_Dataset excerpts_.
= Beginning of Section =
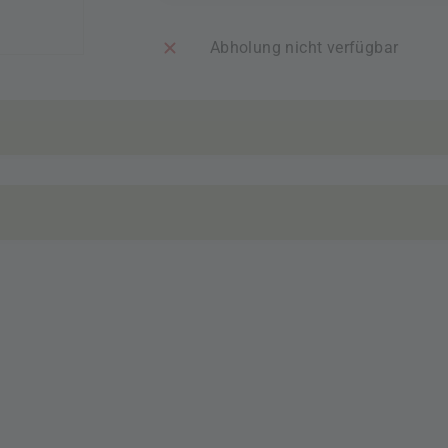
Abholung nicht verfügbar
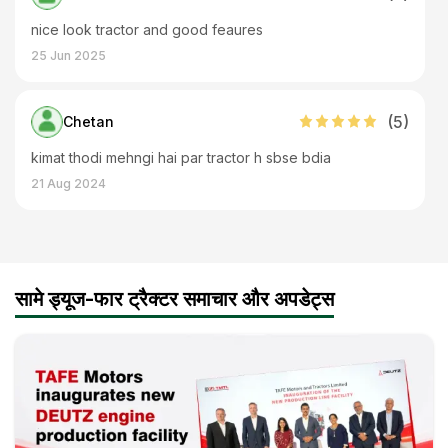
nice look tractor and good feaures
25 Jun 2025
(
5
)
Chetan
kimat thodi mehngi hai par tractor h sbse bdia
21 Aug 2024
(
5
)
Girishankar
Same deutz fahr Agrolux 80 4WD
सामे ड्यूज-फार ट्रैक्टर समाचार और अपडेट्स
25 Jul 2023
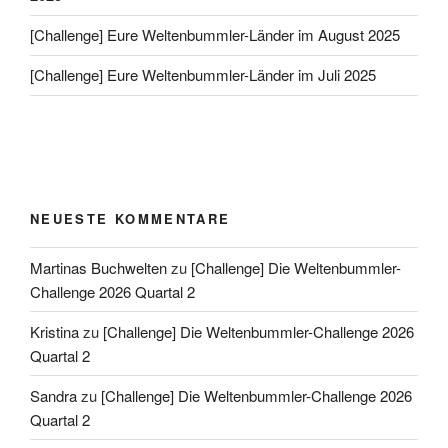
[Challenge] Eure Weltenbummler-Länder im August 2025
[Challenge] Eure Weltenbummler-Länder im Juli 2025
NEUESTE KOMMENTARE
Martinas Buchwelten
zu
[Challenge] Die Weltenbummler-
Challenge 2026 Quartal 2
Kristina
zu
[Challenge] Die Weltenbummler-Challenge 2026
Quartal 2
Sandra
zu
[Challenge] Die Weltenbummler-Challenge 2026
Quartal 2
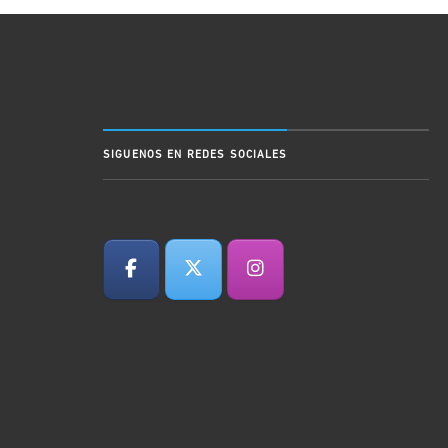
SIGUENOS EN REDES SOCIALES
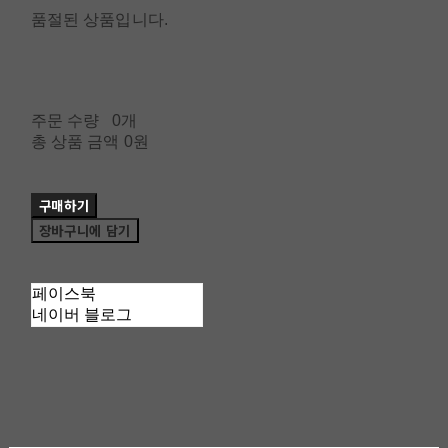
품절된 상품입니다.
주문 수량
0개
총 상품 금액
0원
구매하기
장바구니에 담기
페이스북
네이버 블로그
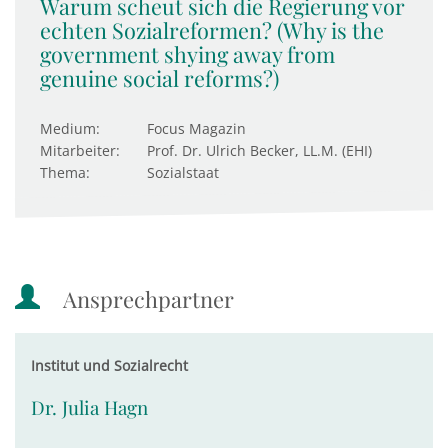
Warum scheut sich die Regierung vor
echten Sozialreformen? (Why is the
government shying away from
genuine social reforms?)
Medium:
Focus Magazin
Mitarbeiter:
Prof. Dr. Ulrich Becker, LL.M. (EHI)
Thema:
Sozialstaat
Ansprechpartner
Institut und Sozialrecht
Dr. Julia Hagn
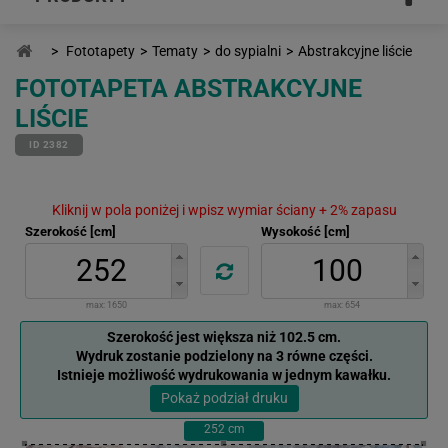
>
Fototapety
>
Tematy
>
do sypialni
>
Abstrakcyjne liście
FOTOTAPETA ABSTRAKCYJNE
LIŚCIE
ID 2382
Kliknij w pola poniżej i wpisz wymiar ściany + 2% zapasu
Szerokość [cm]
Wysokość [cm]
max:
1650
max:
654
Szerokość jest większa niż 102.5 cm.
Wydruk zostanie podzielony na 3 równe części.
Istnieje możliwość wydrukowania w jednym kawałku.
Pokaż podział druku
252
cm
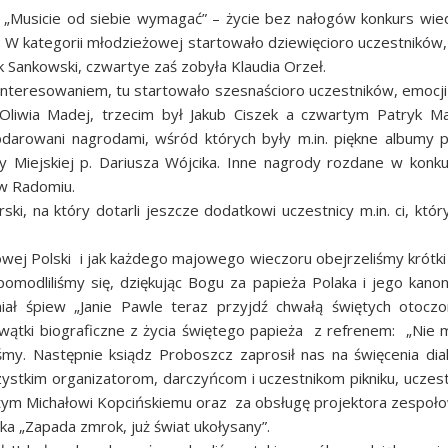
m
„Musicie od siebie wymagać” – życie bez nałogów
konkurs wied
ż. W kategorii młodzieżowej startowało dziewięcioro uczestników,
yk Sankowski, czwartye zaś zobyła Klaudia Orzeł.
ainteresowaniem, tu startowało szesnaścioro uczestników, emocji 
Oliwia Madej, trzecim był Jakub Ciszek a czwartym Patryk Ma
obdarowani nagrodami, wśród których były m.in. piękne albumy 
Miejskiej p. Dariusza Wójcika. Inne nagrody rozdane w konk
 w Radomiu.
ki, na który dotarli jeszcze dodatkowi uczestnicy m.in. ci, któr
owej Polski i jak każdego majowego wieczoru obejrzeliśmy krótki
omodliliśmy się, dziękując Bogu za papieża Polaka i jego kanon
iał śpiew „Janie Pawle teraz przyjdź chwałą świętych otoczo
 wątki biograficzne z życia świętego papieża z refrenem: „Nie
śmy. Następnie ksiądz Proboszcz zaprosił nas na święcenia dia
ystkim organizatorom, darczyńcom i uczestnikom pikniku, uczes
tym Michałowi Kopcińskiemu oraz za obsługę projektora zespoło
nka „Zapada zmrok, już świat ukołysany”.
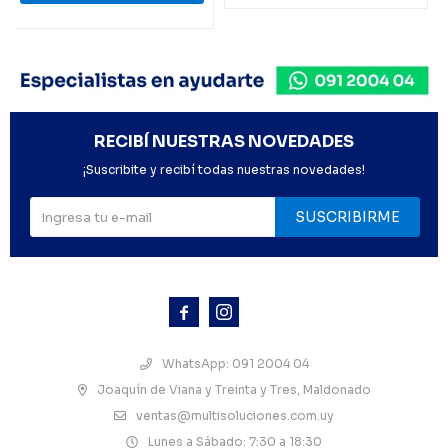
RECIBÍ NUESTRAS NOVEDADES
¡Suscribite y recibí todas nuestras novedades!
SUSCRIBIRME



WhatsApp: 091 2004 04
Joaquín de Viana y Treinta y Tres, Maldonado
ventas@multisoluciones.com.uy
Lunes a Sábado: 7:30 a 18:30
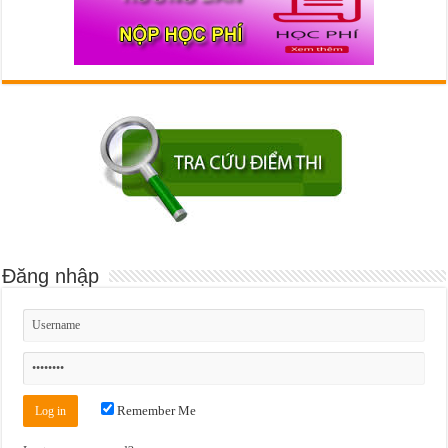
Đăng nhập
Remember Me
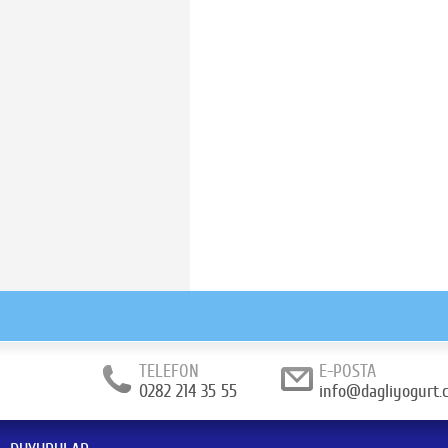
TELEFON
E-POSTA
0282 214 35 55
info@dagliyogurt.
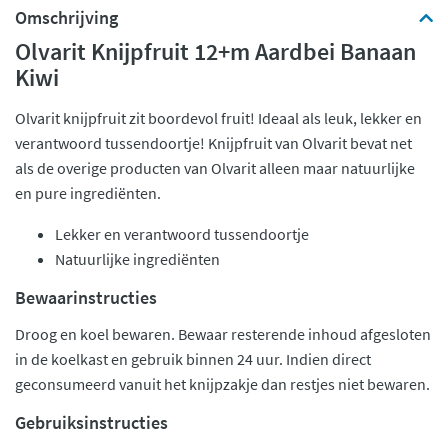
Omschrijving
Olvarit Knijpfruit 12+m Aardbei Banaan
Kiwi
Olvarit knijpfruit zit boordevol fruit! Ideaal als leuk, lekker en
verantwoord tussendoortje! Knijpfruit van Olvarit bevat net
als de overige producten van Olvarit alleen maar natuurlijke
en pure ingrediënten.
Lekker en verantwoord tussendoortje
Natuurlijke ingrediënten
Bewaarinstructies
Droog en koel bewaren. Bewaar resterende inhoud afgesloten
in de koelkast en gebruik binnen 24 uur. Indien direct
geconsumeerd vanuit het knijpzakje dan restjes niet bewaren.
Gebruiksinstructies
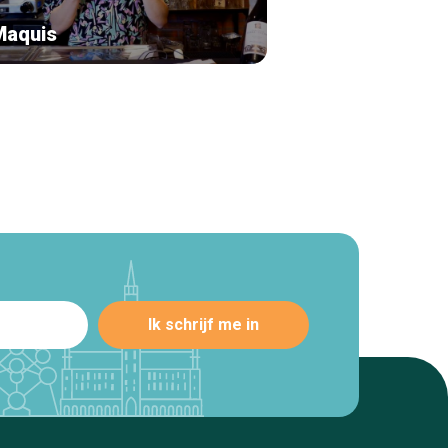
Maquis
Giulia Trattoria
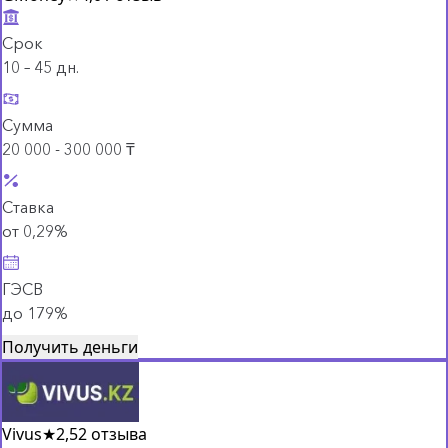
Срок
10 – 45 дн.
Сумма
20 000 - 300 000 ₸
Ставка
от 0,29%
ГЭСВ
до 179%
Получить деньги
Vivus
★
2,5
2 отзыва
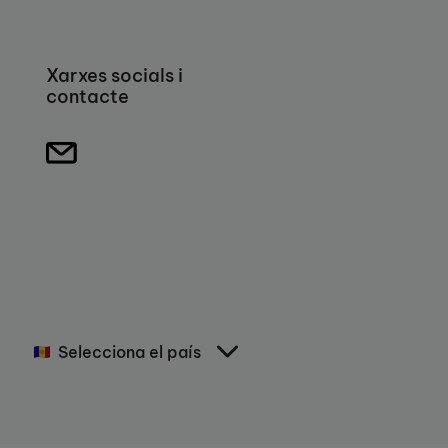
Xarxes socials i
contacte
Selecciona el país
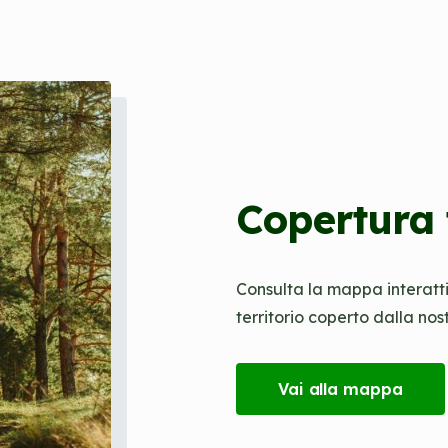
Copertura 
Consulta la mappa interattiv
territorio coperto dalla nos
Vai alla mappa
= End of Section =
_Exercise details_. Your answer should consist of each line of the data above in which the word "papieża" occurs.

_Result of this task_.
omodliliśmy się, dziękując Bogu za papieża Polaka i jego kanon
 wątki biograficzne z życia świętego papieża z refrenem: „Nie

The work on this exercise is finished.